Thursday, December 14, 2006

What Are Our (or Your) Core Values?


Science Leadership Academy Sign, originally uploaded by willrich.

Will Richardson blogged about his visit to the Science Leadership Academy and also kindly included a link to his Flickr photoset of the visit. This photo caught my eye and made me wonder why we don't have similar signs posted around our building. Then I got to wondering if our students could even identify our core values. Of course, then I wondered the same thing of our staff. Which then reminded me of this earlier post on The Fischbowl and I got frustrated all over again (yes, I do this a lot to myself).

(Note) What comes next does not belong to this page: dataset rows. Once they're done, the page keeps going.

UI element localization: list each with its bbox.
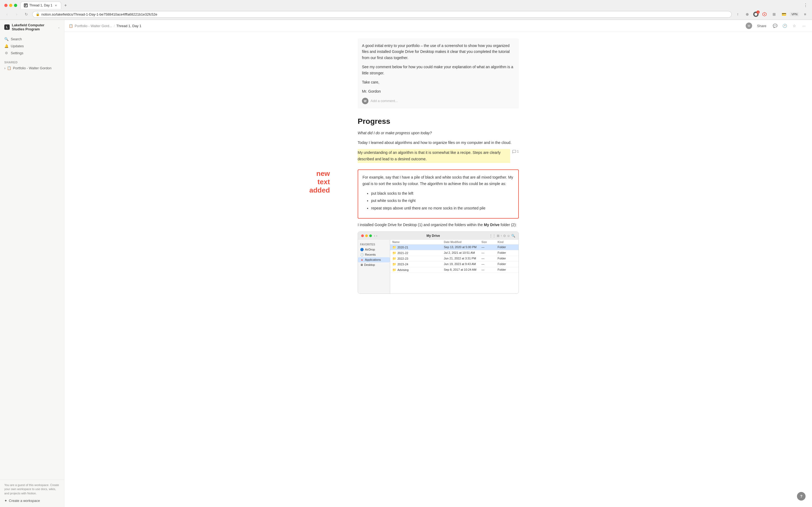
sidebar-item-settings[interactable]: ⚙ Settings: [2, 49, 62, 56]
sidebar-item-updates-label: Updates: [11, 44, 23, 48]
row-date: Jul 2, 2021 at 10:51 AM: [444, 251, 481, 255]
finder-emoji-button[interactable]: ☺: [507, 234, 510, 238]
app-container: L Lakefield Computer Studies Program ⌄ 🔍…: [0, 20, 812, 507]
shield-count: 1: [756, 10, 760, 14]
row-name: 2021-22: [397, 251, 408, 255]
menu-button[interactable]: ≡: [801, 10, 809, 18]
desktop-label: Desktop: [364, 263, 375, 266]
finder-grid-view-button[interactable]: ⊞: [497, 234, 500, 238]
row-date: Sep 8, 2017 at 10:24 AM: [444, 268, 481, 272]
forward-button[interactable]: ›: [13, 10, 20, 18]
folder-icon: 📁: [392, 257, 396, 261]
active-tab[interactable]: Thread 1, Day 1 ✕: [20, 2, 61, 9]
finder-row-2020-21[interactable]: 📁2020-21 Sep 13, 2020 at 5:00 PM — Folde…: [390, 245, 519, 250]
folder-icon: 📁: [392, 262, 396, 266]
comment-button[interactable]: 💬: [771, 22, 779, 30]
create-workspace-button[interactable]: ✦ Create a workspace: [4, 498, 60, 504]
bell-icon: 🔔: [4, 44, 9, 48]
svg-rect-3: [25, 6, 26, 6]
row-name: 2020-21: [397, 246, 408, 249]
applications-label: Applications: [365, 258, 381, 261]
finder-sidebar-recents[interactable]: 🕐 Recents: [358, 252, 390, 257]
finder-close-light[interactable]: [361, 234, 364, 237]
bullet-list: put black socks to the left put white so…: [367, 190, 514, 212]
finder-view-options-button[interactable]: ⋮⋮: [489, 234, 496, 238]
close-traffic-light[interactable]: [4, 4, 7, 7]
avatar: W: [746, 22, 752, 29]
more-options-button[interactable]: ···: [800, 22, 808, 30]
finder-row-advising[interactable]: 📁Advising Sep 8, 2017 at 10:24 AM — Fold…: [390, 267, 519, 273]
finder-sidebar-applications[interactable]: 🔺 Applications: [358, 257, 390, 262]
breadcrumb-parent[interactable]: Portfolio - Walter Gord...: [75, 24, 112, 28]
col-name: Name: [392, 241, 444, 243]
history-button[interactable]: 🕐: [781, 22, 789, 30]
folder-icon: 📁: [392, 268, 396, 272]
wallet-button[interactable]: 💳: [780, 10, 788, 18]
share-page-button[interactable]: ↑: [734, 10, 741, 18]
refresh-button[interactable]: ↻: [22, 10, 30, 18]
comment-block: A good initial entry to your portfolio –…: [358, 39, 519, 109]
para2-start: I installed Google Drive for Desktop (1)…: [358, 223, 484, 227]
maximize-traffic-light[interactable]: [14, 4, 17, 7]
new-tab-button[interactable]: +: [62, 2, 69, 9]
col-size: Size: [481, 241, 498, 243]
finder-traffic-lights: [361, 234, 372, 237]
finder-share-button[interactable]: ↑: [501, 234, 502, 238]
recents-label: Recents: [365, 253, 375, 256]
favorite-button[interactable]: ☆: [791, 22, 798, 30]
bookmark-button[interactable]: ⊕: [744, 10, 751, 18]
annotation-line-1: new: [309, 169, 330, 178]
finder-row-2021-22[interactable]: 📁2021-22 Jul 2, 2021 at 10:51 AM — Folde…: [390, 250, 519, 256]
create-workspace-label: Create a workspace: [9, 499, 40, 503]
row-size: —: [481, 262, 498, 266]
lock-icon: 🔒: [36, 12, 40, 16]
extension-icon[interactable]: [761, 10, 768, 18]
sidebar-item-portfolio[interactable]: › 📋 Portfolio - Walter Gordon: [0, 65, 64, 71]
tab-close-button[interactable]: ✕: [54, 3, 58, 7]
sidebar-item-search-label: Search: [11, 37, 22, 41]
comment-para-1: A good initial entry to your portfolio –…: [362, 43, 515, 61]
workspace-name: Lakefield Computer Studies Program: [12, 23, 56, 31]
row-name: 2023-24: [397, 263, 408, 266]
comment-para-4: Mr. Gordon: [362, 88, 515, 94]
url-input-container[interactable]: 🔒 notion.so/lakefieldcs/Thread-1-Day-1-b…: [32, 11, 732, 18]
minimize-traffic-light[interactable]: [9, 4, 12, 7]
comment-input[interactable]: Add a comment...: [370, 99, 515, 103]
workspace-header[interactable]: L Lakefield Computer Studies Program ⌄: [0, 20, 64, 35]
finder-tag-button[interactable]: ⊙: [503, 234, 506, 238]
sidebar-item-search[interactable]: 🔍 Search: [2, 36, 62, 43]
finder-table-header: Name Date Modified Size Kind: [390, 240, 519, 245]
page-content: A good initial entry to your portfolio –…: [64, 32, 812, 507]
row-size: —: [481, 268, 498, 272]
finder-row-2022-23[interactable]: 📁2022-23 Jun 21, 2022 at 3:31 PM — Folde…: [390, 256, 519, 262]
highlighted-text-row: My understanding of an algorithm is that…: [358, 149, 519, 166]
workspace-icon: L: [4, 24, 10, 30]
annotation-new-text: new text added: [309, 169, 330, 195]
comment-para-3: Take care,: [362, 79, 515, 85]
vpn-button[interactable]: VPN: [790, 12, 799, 16]
share-button[interactable]: Share: [754, 23, 769, 29]
row-size: —: [481, 257, 498, 261]
finder-toolbar-actions: ⋮⋮ ⊞ ↑ ⊙ ☺ 🔍: [489, 234, 515, 238]
page-header: 📋 Portfolio - Walter Gord... / Thread 1,…: [64, 20, 812, 32]
finder-back-button[interactable]: ‹: [374, 234, 375, 238]
finder-forward-button[interactable]: ›: [376, 234, 377, 238]
col-date: Date Modified: [444, 241, 481, 243]
finder-sidebar-desktop[interactable]: 🖥 Desktop: [358, 262, 390, 267]
comment-count-indicator[interactable]: 1: [512, 150, 519, 153]
finder-row-2023-24[interactable]: 📁2023-24 Jun 19, 2023 at 9:43 AM — Folde…: [390, 262, 519, 267]
search-icon: 🔍: [4, 37, 9, 41]
finder-maximize-light[interactable]: [369, 234, 372, 237]
back-button[interactable]: ‹: [3, 10, 11, 18]
browser-chrome: Thread 1, Day 1 ✕ + ⋮ ‹ › ↻ 🔒 notion.so/…: [0, 0, 812, 20]
finder-minimize-light[interactable]: [365, 234, 368, 237]
sidebar-footer-text: You are a guest of this workspace. Creat…: [4, 483, 60, 496]
shield-badge[interactable]: 1: [753, 11, 759, 17]
finder-search-button[interactable]: 🔍: [511, 234, 515, 238]
help-button[interactable]: ?: [797, 492, 806, 501]
reader-view-button[interactable]: ⊞: [770, 10, 778, 18]
sidebar-item-updates[interactable]: 🔔 Updates: [2, 43, 62, 49]
finder-sidebar-airdrop[interactable]: 🔵 AirDrop: [358, 247, 390, 252]
comment-avatar: W: [362, 98, 368, 104]
row-kind: Folder: [498, 245, 516, 249]
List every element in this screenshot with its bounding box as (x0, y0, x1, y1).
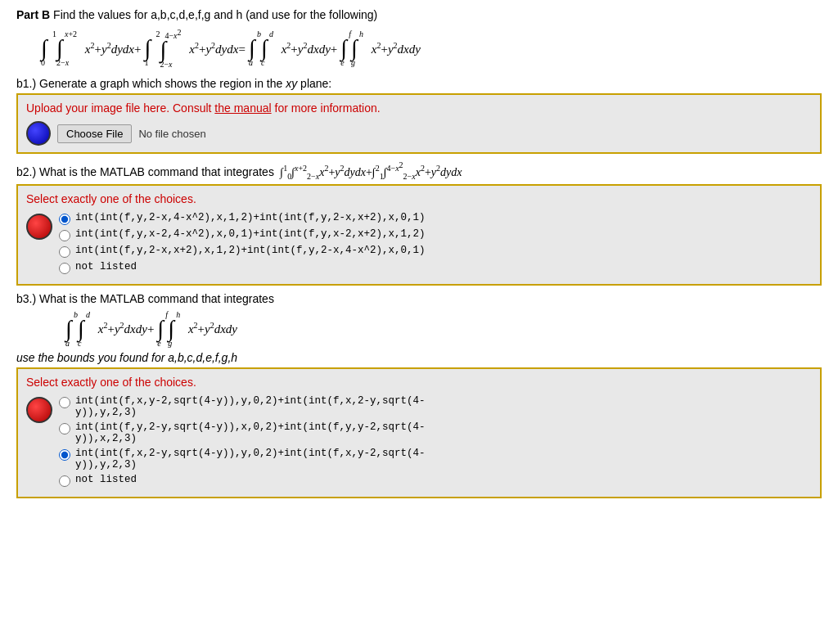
b2-radio-2[interactable] (59, 230, 70, 241)
b3-option-4[interactable]: not listed (59, 474, 812, 487)
b3-radio-2[interactable] (59, 423, 70, 435)
b2-option-2[interactable]: int(int(f,y,x-2,4-x^2),x,0,1)+int(int(f,… (59, 228, 812, 241)
b2-option-4[interactable]: not listed (59, 261, 812, 274)
b3-answer-box: Select exactly one of the choices. int(i… (16, 367, 822, 498)
b1-xy: xy (286, 77, 297, 90)
b3-options: int(int(f,x,y-2,sqrt(4-y)),y,0,2)+int(in… (59, 395, 812, 490)
b3-options-list: int(int(f,x,y-2,sqrt(4-y)),y,0,2)+int(in… (59, 395, 812, 487)
b3-question: b3.) What is the MATLAB command that int… (16, 292, 822, 305)
b2-options: int(int(f,y,2-x,4-x^2),x,1,2)+int(int(f,… (59, 212, 812, 277)
b2-question: b2.) What is the MATLAB command that int… (16, 160, 822, 181)
part-b-bold: Part B (16, 8, 50, 21)
b2-option-3[interactable]: int(int(f,y,2-x,x+2),x,1,2)+int(int(f,y,… (59, 245, 812, 258)
b2-red-circle (26, 214, 52, 240)
b2-option-1[interactable]: int(int(f,y,2-x,4-x^2),x,1,2)+int(int(f,… (59, 212, 812, 225)
blue-circle-icon (26, 121, 51, 146)
b2-label: b2.) What is the MATLAB command that int… (16, 165, 274, 178)
b2-options-list: int(int(f,y,2-x,4-x^2),x,1,2)+int(int(f,… (59, 212, 812, 274)
b3-radio-1[interactable] (59, 397, 70, 408)
top-math-formula: 1 ∫ 0 x+2 ∫ 2−x x2+y2dydx+ 2 ∫ 1 4−x2 ∫ … (41, 28, 822, 69)
b3-red-circle (26, 397, 52, 423)
b3-select-text: Select exactly one of the choices. (26, 376, 812, 389)
b3-math-formula: b ∫ a d ∫ c x2+y2dxdy+ f ∫ e h ∫ g x2+y2… (65, 310, 822, 348)
upload-instruction: Upload your image file here. Consult the… (26, 101, 812, 115)
b3-option-1[interactable]: int(int(f,x,y-2,sqrt(4-y)),y,0,2)+int(in… (59, 395, 812, 418)
choose-file-button[interactable]: Choose File (57, 124, 132, 143)
b2-radio-4[interactable] (59, 263, 70, 274)
part-b-text: Find the values for a,b,c,d,e,f,g and h … (50, 8, 377, 21)
part-b-title: Part B Find the values for a,b,c,d,e,f,g… (16, 8, 822, 21)
b1-label: b1.) Generate a graph which shows the re… (16, 77, 286, 90)
b1-label-end: plane: (297, 77, 331, 90)
b3-option-3[interactable]: int(int(f,x,2-y,sqrt(4-y)),y,0,2)+int(in… (59, 448, 812, 471)
b2-radio-1[interactable] (59, 214, 70, 225)
upload-text: Upload your image file here. Consult (26, 101, 214, 115)
b2-q-row: int(int(f,y,2-x,4-x^2),x,1,2)+int(int(f,… (26, 212, 812, 277)
b3-italic-note: use the bounds you found for a,b,c,d,e,f… (16, 351, 822, 364)
b3-q-row: int(int(f,x,y-2,sqrt(4-y)),y,0,2)+int(in… (26, 395, 812, 490)
manual-link[interactable]: the manual (214, 101, 271, 115)
b3-radio-4[interactable] (59, 475, 70, 487)
b1-answer-box: Upload your image file here. Consult the… (16, 93, 822, 154)
b2-radio-3[interactable] (59, 246, 70, 258)
b2-select-text: Select exactly one of the choices. (26, 192, 812, 205)
b1-question: b1.) Generate a graph which shows the re… (16, 77, 822, 90)
b2-answer-box: Select exactly one of the choices. int(i… (16, 184, 822, 286)
b3-option-2[interactable]: int(int(f,y,2-y,sqrt(4-y)),x,0,2)+int(in… (59, 421, 812, 444)
b3-radio-3[interactable] (59, 449, 70, 461)
b3-label: b3.) What is the MATLAB command that int… (16, 292, 274, 305)
file-upload-row: Choose File No file chosen (26, 121, 812, 146)
upload-end: for more information. (272, 101, 381, 115)
no-file-label: No file chosen (138, 128, 205, 140)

I've blogged before (here and here) expressing my doubts about whether we as a faculty "have a vision of what a well-educated student looks like after four years of study" at AHS. But I think the author makes an important statement when he says "A good test of the degree to which a school has such a vision framing its instructional program is the number of students who can articulate the vision . . ." - emphasis is mine. This goes back to some of the ideas in The Power of Their Ideas book that I excerpted previously. If you randomly stopped 10 students in the hall at AHS, what kind of response do you think you would get to the question "What's Arapahoe's vision and describe how your current, previous, and future classes are contributing to achieving it?"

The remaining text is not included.